What to make of these workplace trends? Putting aside the evident risks of malnutrition and shrunken testicles, what is it about contemporary work that compels us to rid the body of toxins and then turn around and resuscitate it with strong doses of hormones? The binge-and-purge manner of these practices, centered around that most taken-for-granted, most ordinary aspect of ourselves – our capacity to feel – suggests today’s work has numbed us to the point of seeking extreme assurances of our existence. As office automatons, we float about in search of reminders of a life so alien to us that we’re willing to settle for anything – a smartly packaged beverage or a shot in the arm – so long as it promises the Excavation.

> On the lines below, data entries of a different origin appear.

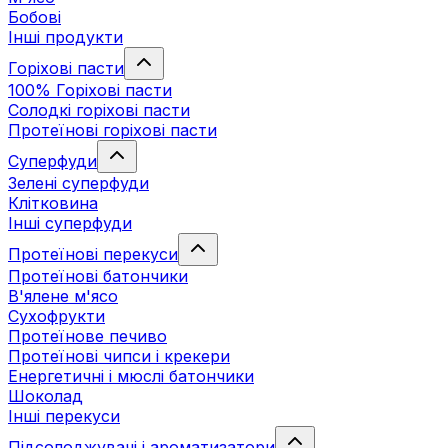
Бобові
Інші продукти
Горіхові пасти
100% Горіхові пасти
Солодкі горіхові пасти
Протеїнові горіхові пасти
Суперфуди
Зелені суперфуди
Клітковина
Інші суперфуди
Протеїнові перекуси
Протеїнові батончики
В'ялене м'ясо
Сухофрукти
Протеїнове печиво
Протеїнові чипси і крекери
Енергетичні і мюслі батончики
Шоколад
Інші перекуси
Підсолоджувачі і ароматизатори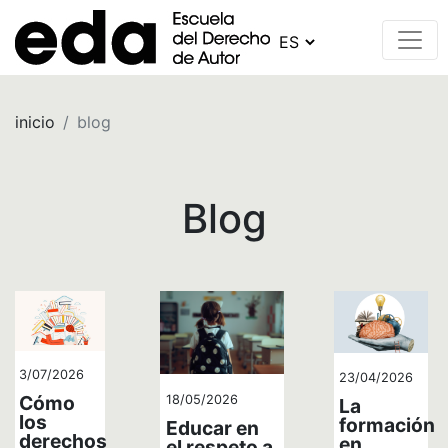
inicio
blog
Blog
3/07/2026
23/04/2026
Cómo
18/05/2026
La
los
formación
Educar en
derechos
en
el respeto a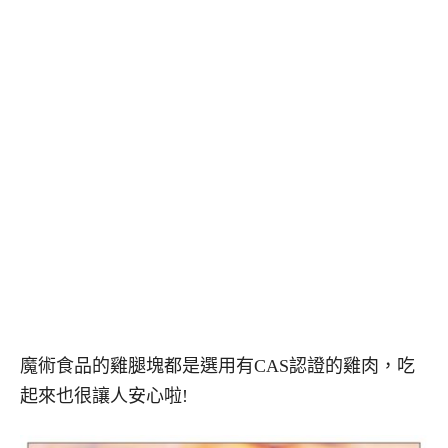
魔術食品的雞腿塊都是選用有CAS認證的雞肉，吃
起來也很讓人安心啦!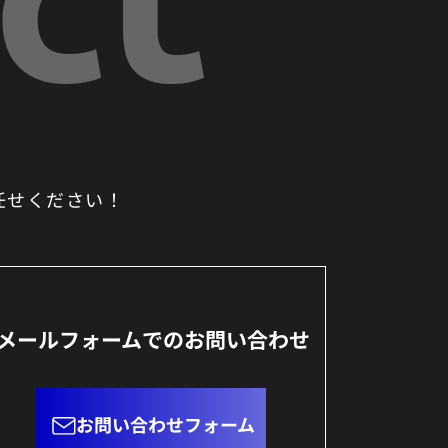
任せください！
メールフォームでのお問い合わせ
お問い合わせフォーム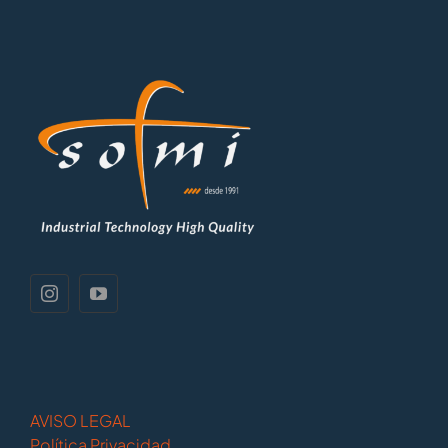
AVISO LEGAL
Política Privacidad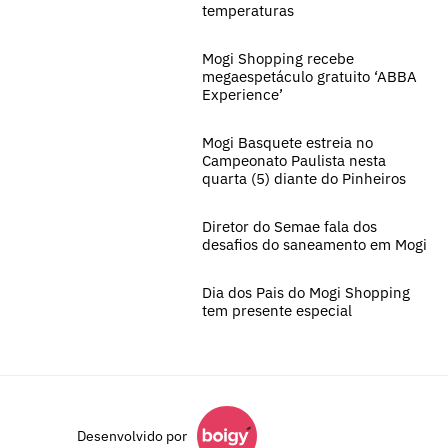
temperaturas
Mogi Shopping recebe
megaespetáculo gratuito ‘ABBA
Experience’
Mogi Basquete estreia no
Campeonato Paulista nesta
quarta (5) diante do Pinheiros
Diretor do Semae fala dos
desafios do saneamento em Mogi
Dia dos Pais do Mogi Shopping
tem presente especial
Desenvolvido por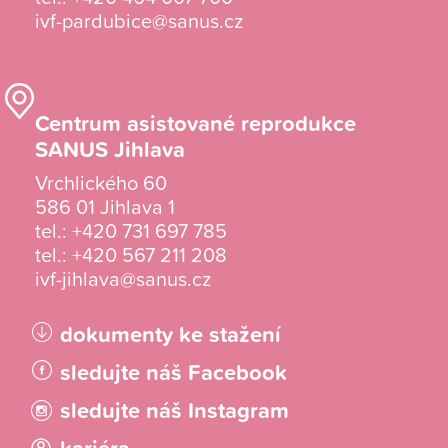
ivf-pardubice@sanus.cz
Centrum asistované reprodukce
SANUS Jihlava
Vrchlického 60
586 01 Jihlava 1
tel.:
+420 731 697 785
tel.:
+420 567 211 208
ivf-jihlava@sanus.cz
dokumenty ke stažení
sledujte náš Facebook
sledujte náš Instagram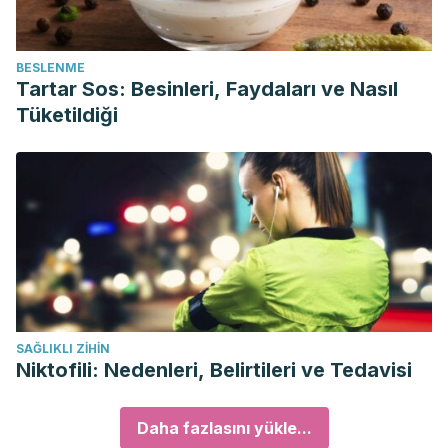
BESLENME
Tartar Sos: Besinleri, Faydaları ve Nasıl
Tüketildiği
SAĞLIKLI ZIHIN
Niktofili: Nedenleri, Belirtileri ve Tedavisi
Daha fazlasını yükle...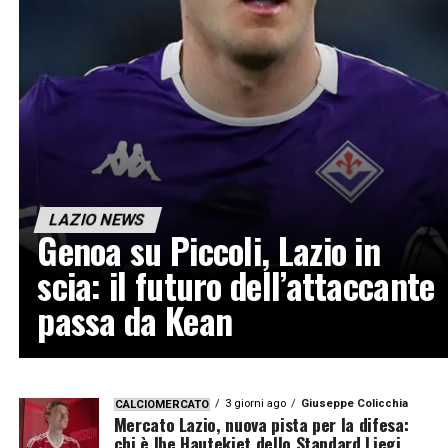
LAZIO NEWS
Genoa su Piccoli, Lazio in
scia: il futuro dell’attaccante
passa da Kean
3 giorni ago
Giuseppe Colicchia
CALCIOMERCATO
Mercato Lazio, nuova pista per la difesa:
chi è Ibe Hautekiet dello Standard Liegi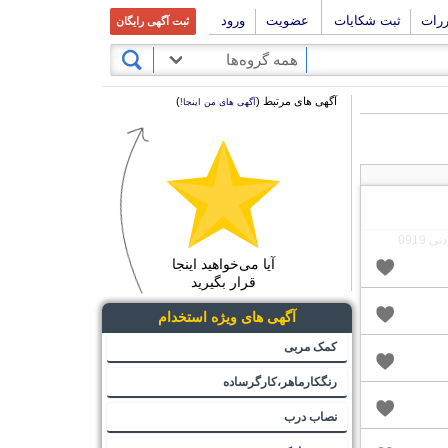
ررات
ثبت شکایات
عضویت
ورود
ثبت آگهی رایگان
همه گروه‌ها
آگهی های مرتبط (
)
آگهی های من اینجا!
آیا می‌خواهید اینجا
قرار بگیرید
آگهی های ویژه استخدام
کمک مربی
رنگکارماهر،کارگرساده
نصاب درب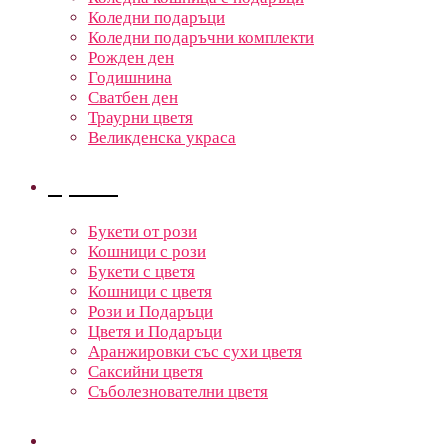
Коледни подаръци
Коледни подаръчни комплекти
Рожден ден
Годишнина
Сватбен ден
Траурни цветя
Великденска украса
Цветя
Букети от рози
Кошници с рози
Букети с цветя
Кошници с цветя
Рози и Подаръци
Цветя и Подаръци
Аранжировки със сухи цветя
Саксийни цветя
Съболезнователни цветя
Кошници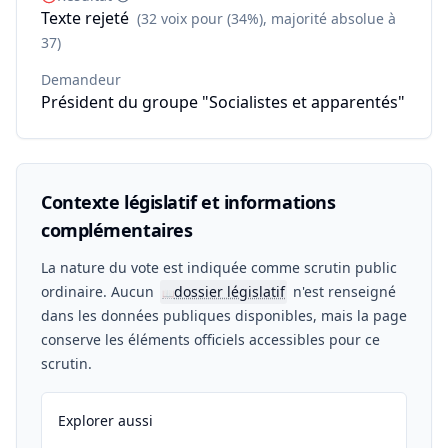
Texte rejeté
(32 voix pour (34%), majorité absolue à
37)
Demandeur
Président du groupe "Socialistes et apparentés"
Contexte législatif et informations
complémentaires
La nature du vote est indiquée comme scrutin public
ordinaire. Aucun
dossier législatif
n'est renseigné
📖
dans les données publiques disponibles, mais la page
conserve les éléments officiels accessibles pour ce
scrutin.
Explorer aussi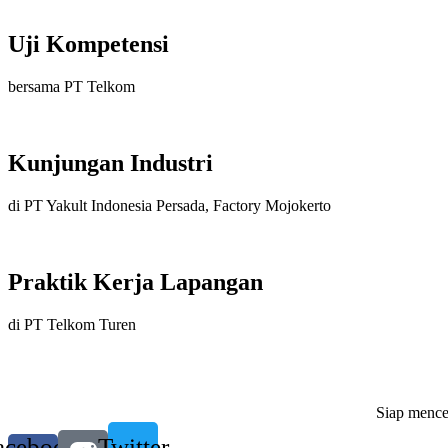
Uji Kompetensi
bersama PT Telkom
Kunjungan Industri
di PT Yakult Indonesia Persada, Factory Mojokerto
Praktik Kerja Lapangan
di PT Telkom Turen
Siap mencet
acebook-
Twitter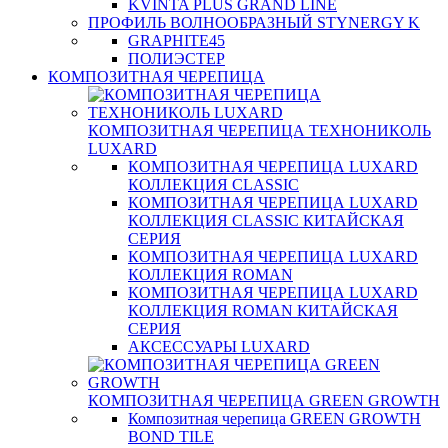
KVINTA PLUS GRAND LINE
ПРОФИЛЬ ВОЛНООБРАЗНЫЙ STYNERGY K
GRAPHITE45
ПОЛИЭСТЕР
КОМПОЗИТНАЯ ЧЕРЕПИЦА
КОМПОЗИТНАЯ ЧЕРЕПИЦА ТЕХНОНИКОЛЬ
LUXARD
КОМПОЗИТНАЯ ЧЕРЕПИЦА LUXARD
КОЛЛЕКЦИЯ CLASSIC
КОМПОЗИТНАЯ ЧЕРЕПИЦА LUXARD
КОЛЛЕКЦИЯ CLASSIC КИТАЙСКАЯ
СЕРИЯ
КОМПОЗИТНАЯ ЧЕРЕПИЦА LUXARD
КОЛЛЕКЦИЯ ROMAN
КОМПОЗИТНАЯ ЧЕРЕПИЦА LUXARD
КОЛЛЕКЦИЯ ROMAN КИТАЙСКАЯ
СЕРИЯ
АКСЕССУАРЫ LUXARD
КОМПОЗИТНАЯ ЧЕРЕПИЦА GREEN GROWTH
Композитная черепица GREEN GROWTH
BOND TILE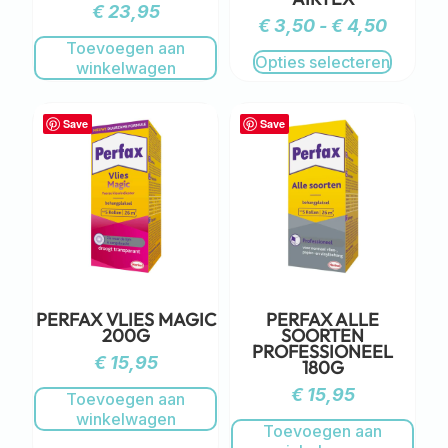
€
23,95
€
3,50
-
€
4,50
Toevoegen aan
Opties selecteren
winkelwagen
Save
Save
PERFAX VLIES MAGIC
PERFAX ALLE
200G
SOORTEN
PROFESSIONEEL
€
15,95
180G
€
15,95
Toevoegen aan
winkelwagen
Toevoegen aan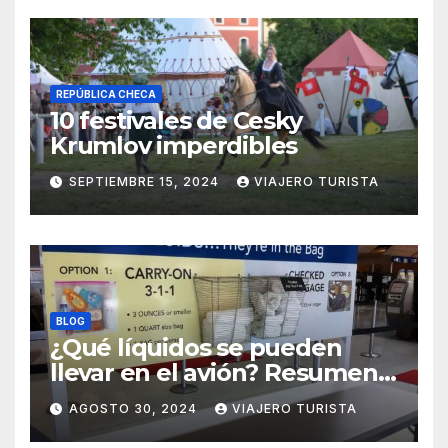
REPÚBLICA CHECA
10 festivales de Cesky
Krumlov imperdibles
SEPTIEMBRE 15, 2024
VIAJERO TURISTA
BLOG
¿Qué líquidos se pueden
llevar en el avión? Resumen
práctico y rápido
AGOSTO 30, 2024
VIAJERO TURISTA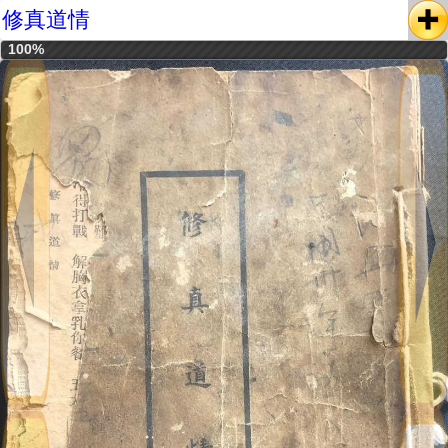
修真道情
100%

Of course, the obvious worry with these fashionable office stimulants is that they won’t deliver on their stated promise, or will do so in unwelcome ways. In attempting to ‘catch-a-falling-knife’, all we may be left with – after significant investments of time and money – is a pair of bloody hands and a painfully unrelenting erection; reminders, no doubt, of our capacity to feel, but hardly worth paying for. A deeper concern is that their social and political significance will go unnoticed, especially by scholars of organization who display a tendency to preoccupy themselves with ‘high’ theory while the real world of work passes them by.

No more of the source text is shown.